On March 5, 2014, the FTC announced that it has stepped up its enforcement efforts of the Fair Debt Collection Practices Act.
According to FTC’s press release, while its debt collection efforts in the past have focused on research and consumer education, the Commission has focused on law enforcement efforts in recent years, especially after the financial crisis.
In 2013, the FTC brought or resolved a total of nine debt collection cases. The FTC brought forth its first enforcement action against text-message debt collection, fined the largest third-party debt collection agency in the world the highest debt collection civil penalty, and obtained temporary restraining orders halting the unlawful conduct and freezing the assets of some defendants while the court case proceeded. For the most egregious violators, the FTC obtained orders which banned the responsible parties permanently from debt collection.
The most common violations cited by the FTC include:
- Failing to notify consumers of their right to dispute and obtain verification of their debts.
- Misleading customers into believing that their debt will cause them to be arrested, have their wages garnished, have the custody over their children stripped, or imprisoned for lengthy periods.

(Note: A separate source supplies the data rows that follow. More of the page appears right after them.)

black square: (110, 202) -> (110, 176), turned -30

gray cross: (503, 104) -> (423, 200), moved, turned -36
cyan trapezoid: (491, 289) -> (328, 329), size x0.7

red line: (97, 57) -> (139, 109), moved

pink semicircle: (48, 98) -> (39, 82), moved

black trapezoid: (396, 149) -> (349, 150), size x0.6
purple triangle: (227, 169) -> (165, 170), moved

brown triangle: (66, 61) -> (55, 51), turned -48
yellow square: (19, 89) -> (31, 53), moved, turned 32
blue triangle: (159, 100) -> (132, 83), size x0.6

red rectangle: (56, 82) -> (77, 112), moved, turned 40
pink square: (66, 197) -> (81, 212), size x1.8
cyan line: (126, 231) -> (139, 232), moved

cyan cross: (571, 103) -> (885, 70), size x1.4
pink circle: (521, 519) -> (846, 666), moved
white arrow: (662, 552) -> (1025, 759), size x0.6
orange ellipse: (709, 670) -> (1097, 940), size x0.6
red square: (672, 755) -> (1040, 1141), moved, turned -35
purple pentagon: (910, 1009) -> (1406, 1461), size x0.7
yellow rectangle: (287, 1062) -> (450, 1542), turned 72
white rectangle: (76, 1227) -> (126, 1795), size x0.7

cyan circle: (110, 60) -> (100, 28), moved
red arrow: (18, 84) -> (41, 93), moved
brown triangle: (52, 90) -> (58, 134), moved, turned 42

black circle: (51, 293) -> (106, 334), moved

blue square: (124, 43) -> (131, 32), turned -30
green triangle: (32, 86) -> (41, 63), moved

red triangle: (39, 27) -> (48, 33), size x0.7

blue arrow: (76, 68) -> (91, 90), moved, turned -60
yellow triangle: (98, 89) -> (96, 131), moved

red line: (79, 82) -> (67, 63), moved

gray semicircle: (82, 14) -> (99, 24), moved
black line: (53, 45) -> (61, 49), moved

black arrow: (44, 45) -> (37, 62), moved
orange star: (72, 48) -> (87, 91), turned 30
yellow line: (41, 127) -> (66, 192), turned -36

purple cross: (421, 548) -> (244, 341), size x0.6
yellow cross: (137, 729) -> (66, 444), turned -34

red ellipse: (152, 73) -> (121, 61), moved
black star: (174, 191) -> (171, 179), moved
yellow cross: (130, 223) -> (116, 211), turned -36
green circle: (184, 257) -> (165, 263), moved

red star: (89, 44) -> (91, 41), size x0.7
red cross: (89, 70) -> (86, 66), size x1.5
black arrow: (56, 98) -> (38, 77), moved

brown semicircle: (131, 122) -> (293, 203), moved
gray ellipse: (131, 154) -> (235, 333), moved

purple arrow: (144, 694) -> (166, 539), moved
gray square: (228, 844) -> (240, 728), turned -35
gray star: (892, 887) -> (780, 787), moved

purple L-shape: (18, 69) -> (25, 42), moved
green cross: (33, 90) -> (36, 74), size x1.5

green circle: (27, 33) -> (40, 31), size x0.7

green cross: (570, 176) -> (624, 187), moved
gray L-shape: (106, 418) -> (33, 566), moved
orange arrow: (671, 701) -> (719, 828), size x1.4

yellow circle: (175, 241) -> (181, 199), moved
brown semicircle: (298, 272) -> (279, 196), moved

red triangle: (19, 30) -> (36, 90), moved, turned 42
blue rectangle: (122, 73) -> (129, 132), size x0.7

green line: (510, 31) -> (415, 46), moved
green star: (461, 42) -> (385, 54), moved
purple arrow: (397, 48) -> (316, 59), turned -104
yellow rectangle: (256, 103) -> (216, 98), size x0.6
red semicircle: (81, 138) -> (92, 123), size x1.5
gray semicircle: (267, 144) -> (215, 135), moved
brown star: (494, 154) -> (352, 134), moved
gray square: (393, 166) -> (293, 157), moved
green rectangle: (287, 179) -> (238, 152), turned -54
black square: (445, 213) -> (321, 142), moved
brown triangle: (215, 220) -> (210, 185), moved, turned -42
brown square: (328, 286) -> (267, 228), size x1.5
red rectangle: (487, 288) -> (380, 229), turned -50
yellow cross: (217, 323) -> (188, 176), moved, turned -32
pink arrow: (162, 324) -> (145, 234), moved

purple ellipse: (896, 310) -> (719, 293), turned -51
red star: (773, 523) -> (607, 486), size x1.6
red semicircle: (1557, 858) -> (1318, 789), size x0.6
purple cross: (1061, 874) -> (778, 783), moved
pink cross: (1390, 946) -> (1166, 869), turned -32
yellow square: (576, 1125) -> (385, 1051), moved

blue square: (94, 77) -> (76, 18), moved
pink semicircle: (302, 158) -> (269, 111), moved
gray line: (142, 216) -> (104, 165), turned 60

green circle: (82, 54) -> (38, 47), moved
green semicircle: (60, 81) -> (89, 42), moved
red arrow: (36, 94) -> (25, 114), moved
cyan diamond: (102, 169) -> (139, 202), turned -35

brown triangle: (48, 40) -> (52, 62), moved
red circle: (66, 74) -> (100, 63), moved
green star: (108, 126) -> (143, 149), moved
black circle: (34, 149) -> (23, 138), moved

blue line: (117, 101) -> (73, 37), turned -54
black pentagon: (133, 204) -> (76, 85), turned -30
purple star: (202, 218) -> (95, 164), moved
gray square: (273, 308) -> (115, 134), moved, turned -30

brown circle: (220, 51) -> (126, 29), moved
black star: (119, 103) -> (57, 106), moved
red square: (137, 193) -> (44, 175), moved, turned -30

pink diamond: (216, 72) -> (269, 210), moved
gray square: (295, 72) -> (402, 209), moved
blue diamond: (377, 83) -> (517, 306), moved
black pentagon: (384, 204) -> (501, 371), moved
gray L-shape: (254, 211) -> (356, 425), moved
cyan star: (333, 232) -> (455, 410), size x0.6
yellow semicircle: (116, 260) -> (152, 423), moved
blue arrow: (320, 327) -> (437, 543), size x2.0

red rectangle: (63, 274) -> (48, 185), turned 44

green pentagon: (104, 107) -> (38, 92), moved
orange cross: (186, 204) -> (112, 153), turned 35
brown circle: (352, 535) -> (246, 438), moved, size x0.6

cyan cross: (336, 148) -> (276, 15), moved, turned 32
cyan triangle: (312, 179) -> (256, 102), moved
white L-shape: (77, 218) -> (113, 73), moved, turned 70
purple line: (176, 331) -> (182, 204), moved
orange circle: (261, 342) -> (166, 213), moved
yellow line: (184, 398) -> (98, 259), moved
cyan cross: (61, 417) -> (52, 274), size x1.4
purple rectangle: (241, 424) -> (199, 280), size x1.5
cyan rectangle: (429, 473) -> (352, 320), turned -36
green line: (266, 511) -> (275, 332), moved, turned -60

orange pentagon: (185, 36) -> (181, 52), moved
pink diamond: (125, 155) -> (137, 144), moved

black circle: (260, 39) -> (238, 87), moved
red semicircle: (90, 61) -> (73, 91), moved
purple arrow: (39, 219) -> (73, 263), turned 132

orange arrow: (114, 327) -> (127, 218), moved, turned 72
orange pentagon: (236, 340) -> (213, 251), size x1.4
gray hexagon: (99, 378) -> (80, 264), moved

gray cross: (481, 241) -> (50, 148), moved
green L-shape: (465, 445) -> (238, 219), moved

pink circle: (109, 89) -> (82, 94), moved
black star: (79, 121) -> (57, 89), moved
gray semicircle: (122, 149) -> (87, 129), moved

- Continuing debt collection activities without verifying the debt.
- Masquerading as entities other than debt-collection agencies, such as lawyers or law enforcement officers.
- Disclosing the status of customers’ debt to third parties, including family members, neighbors, or employers.
- Making phone calls early in the morning or late in the night, with the intent to harass customers.
The FTC also filed three amicus briefs in the last year. In its brief for the Seventh Circuit, the FTC argued that a payday lender’s mandatory pre-dispute arbitration clauses may be unconscionable, in part because they require alleged debtors to arbitrate in a remote tribal court, effectively pressuring those consumers to abandon their legal claims or defenses. The FTC joined the Consumer Financial Protection Bureau in filing two other amicus briefs. The first, submitted to the Seventh Circuit, argued that a debt collector violates the law whenever its communications tend to deceive or mislead consumers into believing that a time-barred debt could be the subject of a collection suit. The second, submitted to the Second Circuit, argued that debt collectors whose process servers failed to notify consumers that they were being sued violate the Fair Debt Collection Practices Act, which broadly prohibits deceptive and unfair collection practices in any form.